Acklen, Adams, Agner, Barnes, Bennett, Blackett, Bowman, Boyce, Burton, Carrier, Cassidy, Church, Corliss, Dautoff, Day, Dixon, Dillon, Elliot, Erwin, Goldschmidt, Grant, Gunnison, Hall, Hamilton, Hartman, Harding, Hartners, Helmcken, Hills, Jennings, Knapp, Lightfoot, Lilly, Lovell, Marquam, McEneny, Miller, O’Donnell, Ostrander, Paulsell, Perkins, Pratt, Price, Rasmuson, Sehlbrede, Shackelford, Shorthill, Shoup, Smith, Stevens, Taylor, Tupper, VanHorn, Webb, Weldon, Wilcoxen, Williams, Winn, Young.
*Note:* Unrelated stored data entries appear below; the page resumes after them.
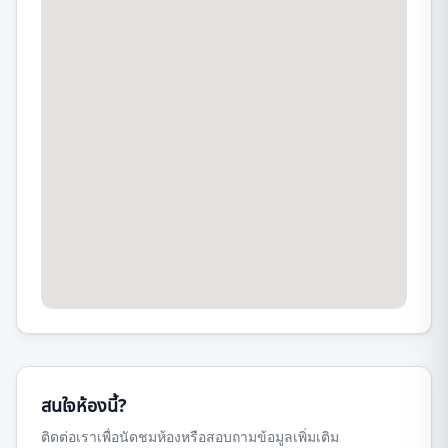
สนใจห้องนี้?
ติดต่อเราเพื่อนัดชมห้องหรือสอบถามข้อมูลเพิ่มเติม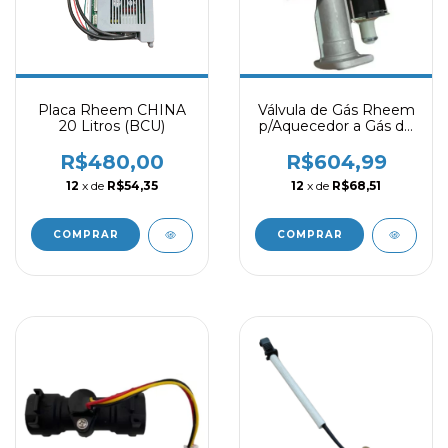
Placa Rheem CHINA
Válvula de Gás Rheem
20 Litros (BCU)
p/Aquecedor a Gás de
18/22/26/30l
R$480,00
R$604,99
12
x de
R$54,35
12
x de
R$68,51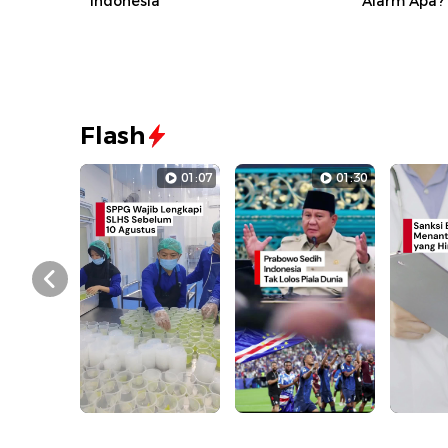
Indonesia
Alarm Apa?
Flash
01:07
01:30
Prev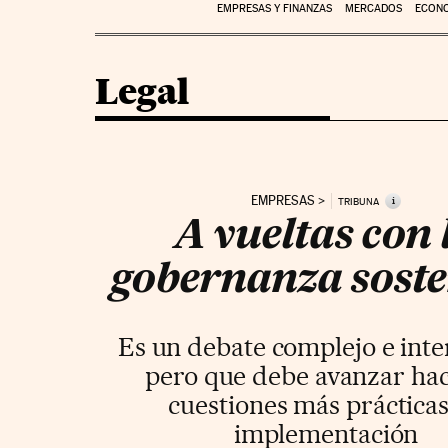
EMPRESAS Y FINANZAS
MERCADOS
ECON
Legal
EMPRESAS
i
TRIBUNA
A vueltas con 
gobernanza soste
Es un debate complejo e inte
pero que debe avanzar hac
cuestiones más práctica
implementación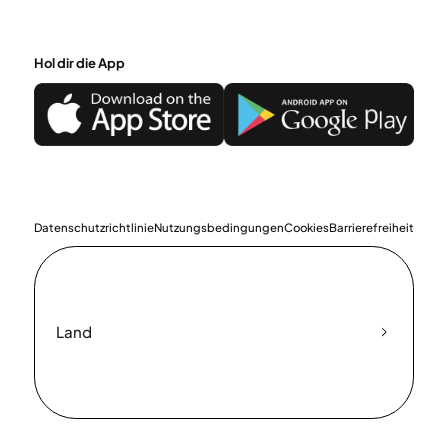
Hol dir die App
Datenschutzrichtlinie
Nutzungsbedingungen
Cookies
Barrierefreiheit
Land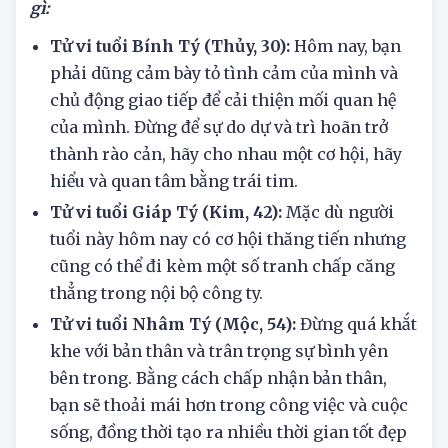
Tử vi hôm nay 22/6/2025 tuổi Tý cần lưu ý điều
gì:
Tử vi tuổi Bính Tý (Thủy, 30):
Hôm nay, bạn
phải dũng cảm bày tỏ tình cảm của mình và
chủ động giao tiếp để cải thiện mối quan hệ
của mình. Đừng để sự do dự và trì hoãn trở
thành rào cản, hãy cho nhau một cơ hội, hãy
hiểu và quan tâm bằng trái tim.
Tử vi tuổi Giáp Tý (Kim, 42):
Mặc dù người
tuổi này hôm nay có cơ hội thăng tiến nhưng
cũng có thể đi kèm một số tranh chấp căng
thẳng trong nội bộ công ty.
Tử vi tuổi Nhâm Tý (Mộc, 54):
Đừng quá khắt
khe với bản thân và trân trọng sự bình yên
bên trong. Bằng cách chấp nhận bản thân,
bạn sẽ thoải mái hơn trong công việc và cuộc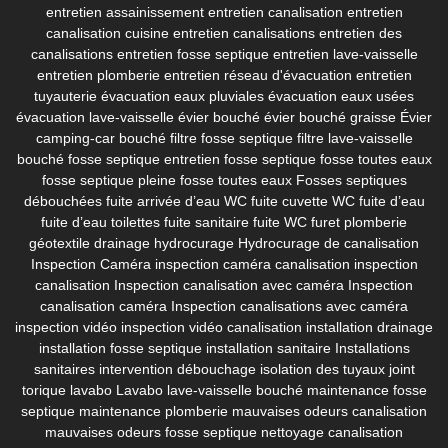
entretien assainissement
entretien canalisation
entretien
canalisation cuisine
entretien canalisations
entretien des
canalisations
entretien fosse septique
entretien lave-vaisselle
entretien plomberie
entretien réseau d'évacuation
entretien
tuyauterie
évacuation eaux pluviales
évacuation eaux usées
évacuation lave-vaisselle
évier bouché
évier bouché graisse
Évier
camping-car bouché
filtre fosse septique
filtre lave-vaisselle
bouché
fosse septique entretien
fosse septique fosse toutes eaux
fosse septique pleine
fosse toutes eaux
Fosses septiques
débouchées
fuite arrivée d’eau WC
fuite cuvette WC
fuite d’eau
fuite d’eau toilettes
fuite sanitaire
fuite WC
furet plomberie
géotextile drainage
hydrocurage
Hydrocurage de canalisation
Inspection Caméra
inspection caméra canalisation
inspection
canalisation
Inspection canalisation avec caméra
Inspection
canalisation caméra
Inspection canalisations avec caméra
inspection vidéo
inspection vidéo canalisation
installation drainage
installation fosse septique
installation sanitaire
Installations
sanitaires
intervention débouchage
isolation des tuyaux
joint
torique lavabo
Lavabo
lave-vaisselle bouché
maintenance fosse
septique
maintenance plomberie
mauvaises odeurs canalisation
mauvaises odeurs fosse septique
nettoyage canalisation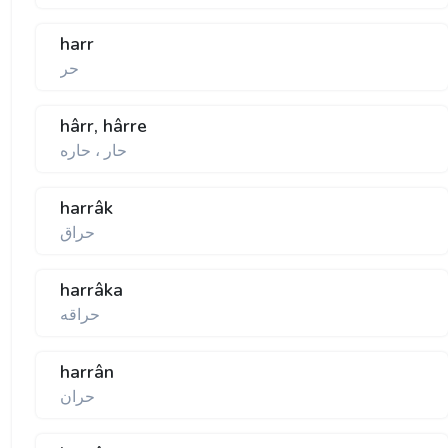
harr
حر
hârr, hârre
حار ، حاره
harrâk
حراق
harrâka
حراقه
harrân
حران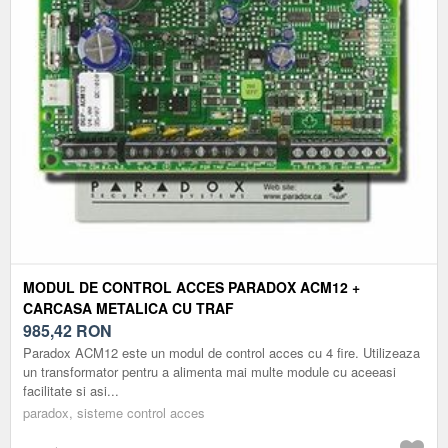
MODUL DE CONTROL ACCES PARADOX ACM12 +
CARCASA METALICA CU TRAF
985,42
RON
Paradox ACM12 este un modul de control acces cu 4 fire. Utilizeaza
un transformator pentru a alimenta mai multe module cu aceeasi
facilitate si asi...
paradox, sisteme control acces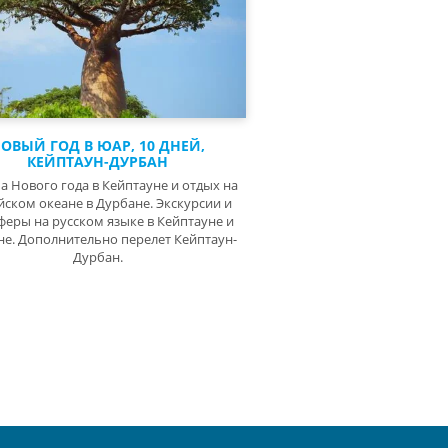
ОВЫЙ ГОД В ЮАР, 10 ДНЕЙ,
КЕЙПТАУН-ДУРБАН
а Нового года в Кейптауне и отдых на
ском океане в Дурбане. Экскурсии и
феры на русском языке в Кейптауне и
е. Дополнительно перелет Кейптаун-
Дурбан.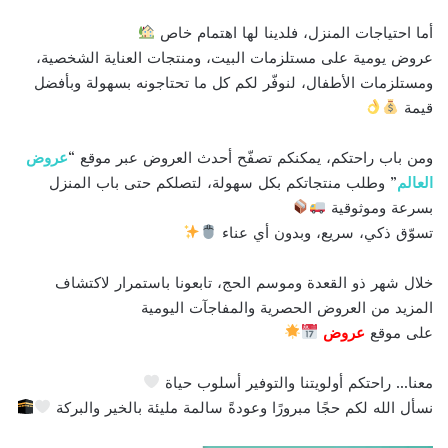
أما احتياجات المنزل، فلدينا لها اهتمام خاص
عروض يومية على مستلزمات البيت، ومنتجات العناية الشخصية،
ومستلزمات الأطفال، لنوفّر لكم كل ما تحتاجونه بسهولة وبأفضل
قيمة
ومن باب راحتكم، يمكنكم تصفّح أحدث العروض عبر موقع “
عروض
العالم
” وطلب منتجاتكم بكل سهولة، لتصلكم حتى باب المنزل
بسرعة وموثوقية
تسوّق ذكي، سريع، وبدون أي عناء
خلال شهر ذو القعدة وموسم الحج، تابعونا باستمرار لاكتشاف
المزيد من العروض الحصرية والمفاجآت اليومية
على موقع
عروض
معنا… راحتكم أولويتنا والتوفير أسلوب حياة
نسأل الله لكم حجًا مبرورًا وعودةً سالمة مليئة بالخير والبركة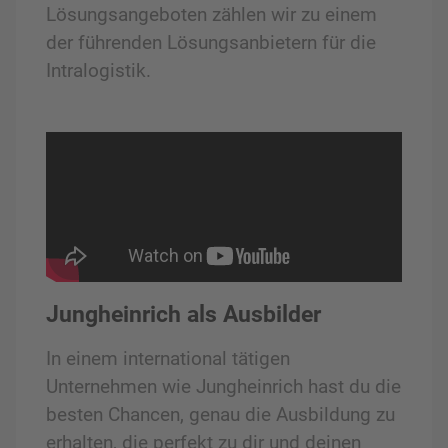
Lösungsangeboten zählen wir zu einem
der führenden Lösungsanbietern für die
Intralogistik.
Jungheinrich als Ausbilder
In einem international tätigen
Unternehmen wie Jungheinrich hast du die
besten Chancen, genau die Ausbildung zu
erhalten, die perfekt zu dir und deinen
Most had some other profession such as retail, lumber, teaching, hospitality, secretary, tax collection, judgeship, mining, hay & grain and engineering. Some worked for Soapy (Van Horn, Weldon, Dixon, and O’Donnell) and some worked for White Pass (Elliott, Harding, Cassidy, Hartman, and Helmcken).

Seen above is a likely set of characters.

John Garland Price

J.G. Price was born on this day, April 4, 1868 in Iowa. He became a lawyer and came to Skagway in August 1898 from Rico, Colorado. He married Maybelle Dent here on February 14, 1899 and later that year had a daughter Alma or Ruth, but she was born in Oregon. They had 4 children altogether: Alma/Ruth, Rachel, John Jr., and William who died in infancy.
John G. Price was a member of the Arctic Brotherhood and wrote “The Arctic Brotherhood” in the Alaska-Yukon Magazine in April 1905. He worked for the Price & Stevens Law firm and was a lobbyist in 1899 to Washington D.C. He retired to Washington state where he died in 1957 on Mercer Island.
According to Ashley at the ArcticBrotherhood blogspot, he was a supporter of “home rule”. Seen above is a demonstration in front of the old Elks Hall (which burned) of folks protesting for “home rule”.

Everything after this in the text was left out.